The jury found Brock not guilty on Monday of making false statements to FBI investigators relating to the circumstances of the alleged shooting in violation of 18 USC § 1001, which applies to knowingly false written or nonwritten statements made to certain federal officials. According to the federal indictment, Brock "demonstrated for federal agents how she grabbed the gun of her assailant (a Glock 23 semi-automatic handgun), using both hands, one if front of the other, touching, with her palms down and fingers open as if holding on, and when asked if she was holding on to the gun in this manner tightly, replied ‘of course.’"

Two shots were fired during the incident, one of which injured Brock in the leg. Generally speaking, a semi-automatic handgun in the style of the weapon described cannot fire a second shot unless the weapon’s slide (the top half of the weapon) moves more than an inch to the rear and then returns fully forward. Holding on to the weapon as described by Brock would have interrupted the rearward movement of the slide, the government argued, and so the events described and demonstrated in an interview with FBI could not have happened.

Gardner speculated that the jury found Brock not guilty of making a false non-written statement to federal investigators because the circumstances of any shooting are chaotic and memories of them can be faulty.

Falsifying a written document, however, falls under a different section of United States Code, 18 USC § 1519, which applies to the knowing falsification of any document "with the intent to impede, obstruct, or influence the investigation or proper administration of any matter within the jurisdiction of ... the United States."

Brock submitted to FBI investigators a lengthy and detailed description of a brutal attack in her home and events leading up to it. This document became "Government Exhibit 1" in the federal trial and claims made in it, including the identity of the claimed attacker, were proven false to the jury beyond reasonable doubt, Gardner said.

A worker with the United States District Court’s Eastern District of Arkansas courthouse in Little Rock said on Tuesday that filings still pending in the case were related to sentencing. Gardner clarified this inaccuracy on Wednesday, saying that the filings relate to a motion by Brock’s attorneys for a "judgment as a matter of law" before the jury was sent to deliberate. The substance of this motion would have been an argument that no reasonable jury could find Brock guilty of the alleged offenses based on the evidence presented at trial and so a finding of "not guilty" should be entered, ending the trial there.

Federal Judge Leon Holmes held the motion in abeyance, "tabling" it until after the jury gave its verdict. Brock’s defense then renewed the motion, essentially asking the judge to set aside the jury’s verdict of "guilty" as unreasonable. Holmes continues to hold the motion in abeyance, Gardner said, and the filings requested by the judge inaccurately reported as relating to sentencing in fact relate to these motions. U.S. attorneys and Brock’s defense attorneys will file briefs for and against overturning the "guilty" verdict by Dec. 2.
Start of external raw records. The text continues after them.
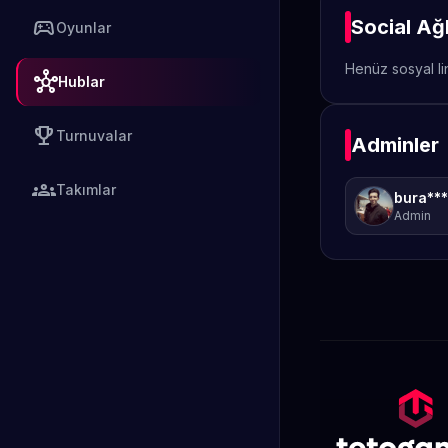
sports_esports
Social Ağ
Oyunlar
Henüz sosyal li
hub
Hublar
emoji_events
Turnuvalar
Adminler
groups
Takımlar
bura**
Admin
Gardner said that holding a motion for judgment as a matter of law in abeyance after a jury verdict of "guilty" happens "in cases with difficult facts."

The case was initially investigated by Federal agents because part of Brock’s claims involve threatening letters sent by U.S. mail that she claimed were written by the alleged attacker. Generally speaking, an alleged scheme involving dishonesty and use of U.S. mail or telecommunications may be investigated and prosecuted by federal agents.

(Staff writer Joe Lamb can be reached by email at joe.lamb@thecabin.net or by phone at 505-1277. To comment on this and other stories in the Log Cabin, log on to www.thecabin.net.)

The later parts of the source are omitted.